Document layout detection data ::
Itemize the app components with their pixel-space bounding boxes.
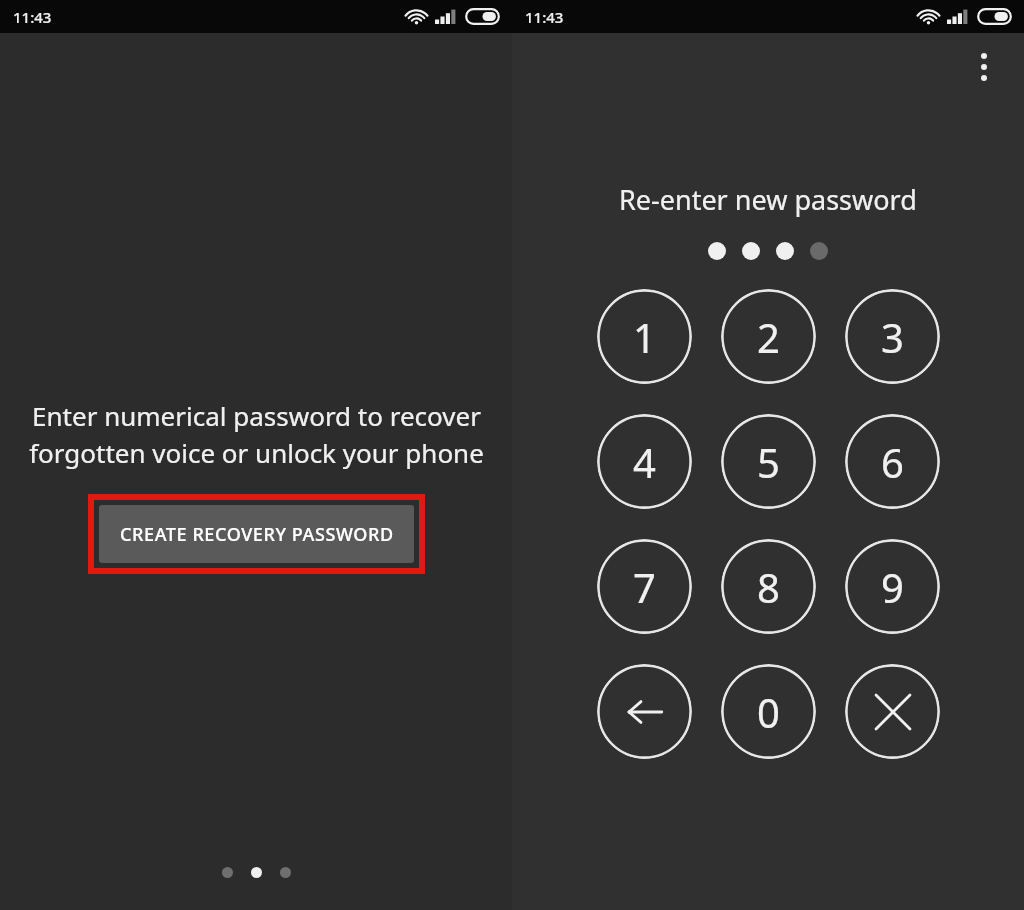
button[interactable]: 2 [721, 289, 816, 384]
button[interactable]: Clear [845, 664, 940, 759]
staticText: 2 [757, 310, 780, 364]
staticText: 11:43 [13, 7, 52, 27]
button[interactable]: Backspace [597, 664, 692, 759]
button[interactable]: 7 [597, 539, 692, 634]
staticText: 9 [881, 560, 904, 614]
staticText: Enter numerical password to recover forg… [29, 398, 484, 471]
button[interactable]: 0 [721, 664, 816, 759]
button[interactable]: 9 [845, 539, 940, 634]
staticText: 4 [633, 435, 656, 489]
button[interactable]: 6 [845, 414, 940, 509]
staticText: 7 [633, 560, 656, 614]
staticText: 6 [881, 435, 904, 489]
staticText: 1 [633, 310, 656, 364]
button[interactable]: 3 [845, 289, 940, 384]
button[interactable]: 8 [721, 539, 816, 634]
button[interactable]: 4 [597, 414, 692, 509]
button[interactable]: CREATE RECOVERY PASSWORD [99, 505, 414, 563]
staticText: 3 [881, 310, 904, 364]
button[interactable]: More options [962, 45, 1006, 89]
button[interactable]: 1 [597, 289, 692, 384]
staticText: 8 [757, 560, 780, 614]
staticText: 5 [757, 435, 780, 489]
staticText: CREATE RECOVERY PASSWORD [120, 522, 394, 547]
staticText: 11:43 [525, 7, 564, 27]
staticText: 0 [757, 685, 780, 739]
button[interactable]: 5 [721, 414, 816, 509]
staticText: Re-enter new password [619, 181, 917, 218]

Work item :: For each record above, write it out exactly and omit any picture.

Solution to the problem ::
Itemize the app components with their pixel-space bounding boxes.
button[interactable]: 2 [721, 289, 816, 384]
button[interactable]: Clear [845, 664, 940, 759]
staticText: 2 [757, 310, 780, 364]
staticText: 11:43 [13, 7, 52, 27]
button[interactable]: Backspace [597, 664, 692, 759]
button[interactable]: 7 [597, 539, 692, 634]
staticText: 9 [881, 560, 904, 614]
staticText: Enter numerical password to recover forg… [29, 398, 484, 471]
button[interactable]: 0 [721, 664, 816, 759]
button[interactable]: 9 [845, 539, 940, 634]
staticText: 4 [633, 435, 656, 489]
button[interactable]: 6 [845, 414, 940, 509]
staticText: 7 [633, 560, 656, 614]
staticText: 6 [881, 435, 904, 489]
staticText: 1 [633, 310, 656, 364]
button[interactable]: 3 [845, 289, 940, 384]
button[interactable]: 8 [721, 539, 816, 634]
button[interactable]: 4 [597, 414, 692, 509]
button[interactable]: CREATE RECOVERY PASSWORD [99, 505, 414, 563]
staticText: 3 [881, 310, 904, 364]
button[interactable]: More options [962, 45, 1006, 89]
button[interactable]: 1 [597, 289, 692, 384]
staticText: 8 [757, 560, 780, 614]
staticText: 5 [757, 435, 780, 489]
staticText: CREATE RECOVERY PASSWORD [120, 522, 394, 547]
staticText: 11:43 [525, 7, 564, 27]
staticText: 0 [757, 685, 780, 739]
button[interactable]: 5 [721, 414, 816, 509]
staticText: Re-enter new password [619, 181, 917, 218]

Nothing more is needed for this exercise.